Records drawn from a dataset ▸
╔══
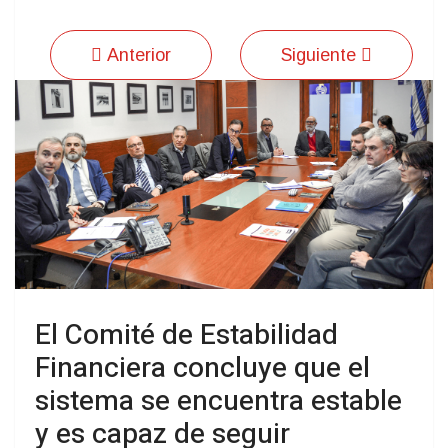
Anterior
Siguiente
El Comité de Estabilidad
Financiera concluye que el
sistema se encuentra estable
y es capaz de seguir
╚══
What is required ▸ Set down each of the records precisely, leaving any pictures behind.

Task result ▸
Anterior
Siguiente
El Comité de Estabilidad
Financiera concluye que el
sistema se encuentra estable
y es capaz de seguir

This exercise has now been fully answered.